Pour reprendre la formule d'un des personnages, « he is not in the goal achieving business ». Le cinéaste improvisé ne semble en effet pas avoir d'autre objectif que de se payer une bonne tranche de rigolade entre potes, comme des ados en vacances désoeuvrés qui piquent la caméra de papa pour filmer leurs jeux de rôle. Alors qu'en France, les films tournés sur téléphones portables attirent surtout des esthètes introvertis adeptes de l'autofiction (Joseph Morder, Jean-Charles Fitoussi, mais également le suisse Lionel Baïer), l'Américain semble bien plus enclin à jouer au sale gosse en renouant, à sa manière, avec l'irrévérence et la spontanéité de la Nouvelle Vague.
Les décors et accessoires bricolés en carton évoquent quant à eux la politique du « do it yourself » ardemment défendue par Michel Gondry (son Usine à films installée au Centre Pompidou a rencontré un franc succès). En revanche, le cadre flottant et l'image tremblée, en gros l'absence quasi totale de mise en scène, rapproche plutôt le film de l'esthétique amateur « à la Cassavetes » des nouveaux cinéastes indépendants new-yorkais rassemblés sous l'étiquette mumblecore (« to mumble » = marmonner) qui a produit des films remarqués tels que le poétique The Pleasure of being robbed (Joshua et Benny Safdie) ou l'excellent et dérangeant Frownland (Ronald Bronstein). Autant de films fauchés, bricolés à la maison et tournés en numérique mettant en scène des adulescents immatures tous plus paumés les uns que les autres. À noter que les Cahiers du Cinéma de septembre consacrent un dossier complet à cette génération de cinéastes.

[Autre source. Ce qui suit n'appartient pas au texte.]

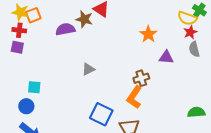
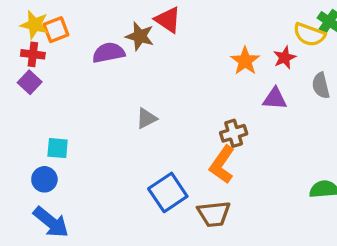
red star: (190, 32) -> (285, 58), moved
purple square: (17, 47) -> (30, 82), turned 32
blue square: (101, 114) -> (168, 192), turned 30

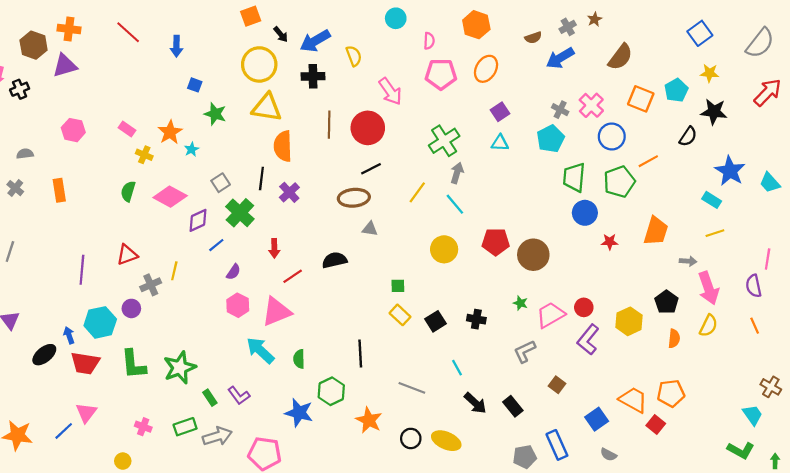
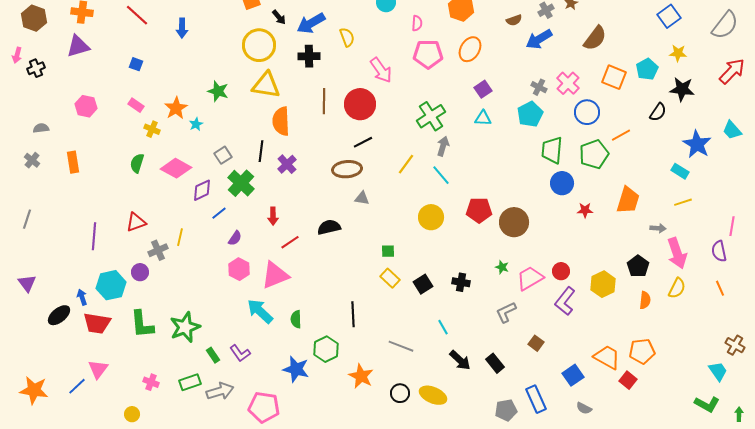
brown hexagon: (34, 45) -> (34, 18), moved
blue square: (195, 85) -> (136, 64), moved
cyan trapezoid: (770, 183) -> (732, 130), moved

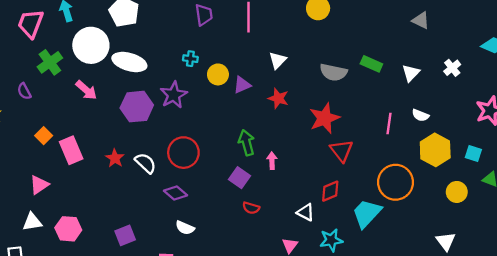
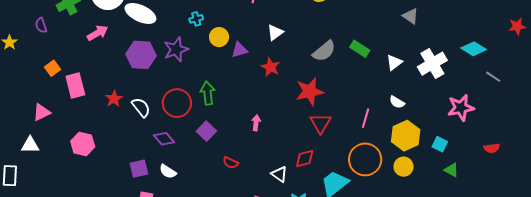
cyan cross: (190, 59) -> (196, 19), turned -32
white cross: (452, 68) -> (432, 64), size x1.8
gray semicircle: (333, 72) -> (324, 51), turned -60
pink arrow: (86, 90) -> (98, 33), turned -80
pink line: (389, 124) -> (366, 118), moved
green arrow: (246, 143) -> (208, 93), moved
purple square: (240, 178) -> (206, 131), moved
yellow circle: (457, 192) -> (404, 167), moved
pink hexagon: (68, 229) -> (83, 144), moved
purple square: (125, 235) -> (139, 169), moved

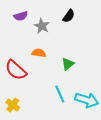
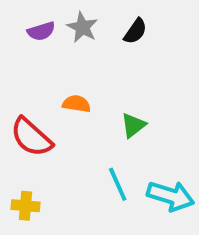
gray star: (42, 26) -> (82, 27), moved
yellow cross: (13, 105) -> (25, 206), turned -32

Dans un entretien accordé aux Inrockuptibles, Adam Green présente le film et révèle qu'il en prépare déjà un autre. Sa démarche, cohérente avec son personnage et son style musical est donc aussi parfaitement dans l'air du temps, résolument ludique et décomplexée pour un résultat qui ne manque pas d'humour et de fraîcheur. Mais à l'évidence, nombreux sont ceux qui resteront hermétique à ce grand délire non-sense, comme on peut rester perplexe devant des potes défoncés riant à des blagues qu'on ne comprend pas. Quoiqu'il en soit, la génération Youtube n'a pas fini de faire courir sur la toile ses indomptables rejetons, pour le meilleur et pour le pire.